The pro-Kurdish People’s Democratic Party (HDP) will insist on the Labour and Freedom Alliance entering the elections as a single party and under a single list. “If we enter under different lists we’ll end up pulling against each other,” said the party’s Group Deputy Chairman Saruhan Oluç in a live broadcast on Artı TV on Tuesday.
“The decision of the (HDP) to run in all 81 provinces of Turkey in the parliamentary elections is indisputable and clear,” said Oluç.
He was referring to changes to Turkey’s electoral law in 2022, which meant that parties entering elections as part of an alliance would have their votes combined for the purposes of the electoral threshold, but votes of any one party insufficient to win a seat would subsequently be discarded, so the changes would only benefit the ruling People’s Alliance of the Justice and Development Party (AKP) and the National Movement Party (MHP).
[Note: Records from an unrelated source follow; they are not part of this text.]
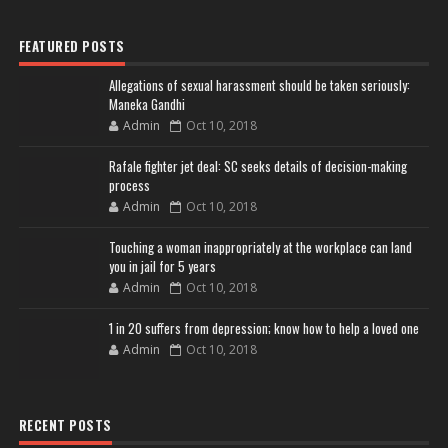
FEATURED POSTS
Allegations of sexual harassment should be taken seriously:
Maneka Gandhi
Admin
Oct 10, 2018
Rafale fighter jet deal: SC seeks details of decision-making
process
Admin
Oct 10, 2018
Touching a woman inappropriately at the workplace can land
you in jail for 5 years
Admin
Oct 10, 2018
1 in 20 suffers from depression; know how to help a loved one
Admin
Oct 10, 2018
RECENT POSTS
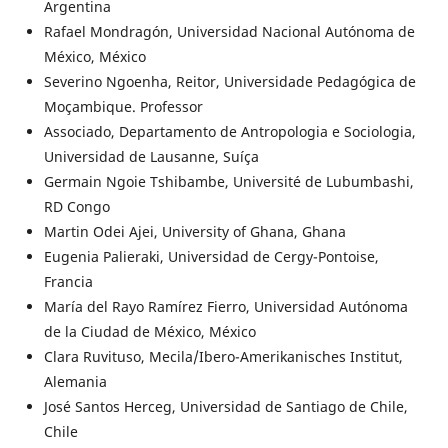
Argentina
Rafael Mondragón, Universidad Nacional Autónoma de
México, México
Severino Ngoenha, Reitor, Universidade Pedagógica de
Moçambique. Professor
Associado, Departamento de Antropologia e Sociologia,
Universidad de Lausanne, Suíça
Germain Ngoie Tshibambe, Université de Lubumbashi,
RD Congo
Martin Odei Ajei, University of Ghana, Ghana
Eugenia Palieraki, Universidad de Cergy-Pontoise,
Francia
María del Rayo Ramírez Fierro, Universidad Autónoma
de la Ciudad de México, México
Clara Ruvituso, Mecila/Ibero-Amerikanisches Institut,
Alemania
José Santos Herceg, Universidad de Santiago de Chile,
Chile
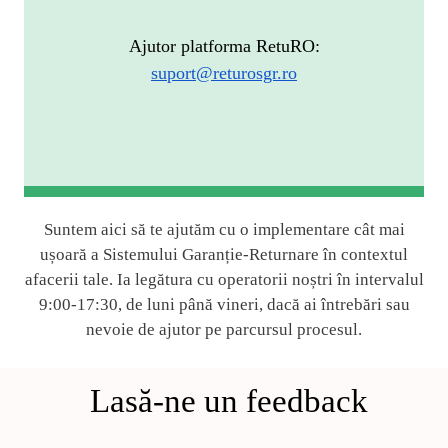
Ajutor platforma RetuRO:
suport@returosgr.ro
Suntem aici să te ajutăm cu o implementare cât mai
ușoară a Sistemului Garanție-Returnare în contextul
afacerii tale. Ia legătura cu operatorii noștri în intervalul
9:00-17:30, de luni până vineri, dacă ai întrebări sau
nevoie de ajutor pe parcursul procesul.
Lasă-ne un feedback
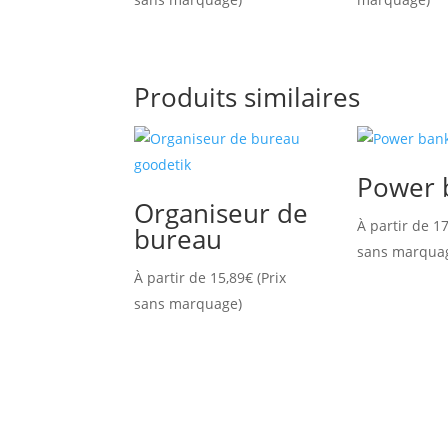
Produits similaires
Power 
Organiseur de
À partir de
17
bureau
sans marqua
À partir de
15,89
€
(Prix
sans marquage)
The HDP had carried out projections and seen the losses they could face if they entered the elections with different lists in various provinces. “If an MP could be elected with 80,000 votes somewhere, and a party from the alliance parties received 79,000 votes, those 79,000 votes would be thrown in the bin,” Oluç said.
In order to gain enough seats to have legislative power, the MP said, the HDP could not afford to withdraw from the election in any province. “Such a thing is not acceptable to our voters either.”
The HDP was insistent on the issue and would exercise all means to form the strongest group in parliament on 14 May, “but we don’t have the luxury to withdraw from the election here and there,” he added.
The changes in the election law are significant for Turkey’s democracy, as the 2023 election “is not just any election”, Oluç said, but it would either institutionalise fascism and maintain the autocratic system, or clear the path to a transformation to democracy.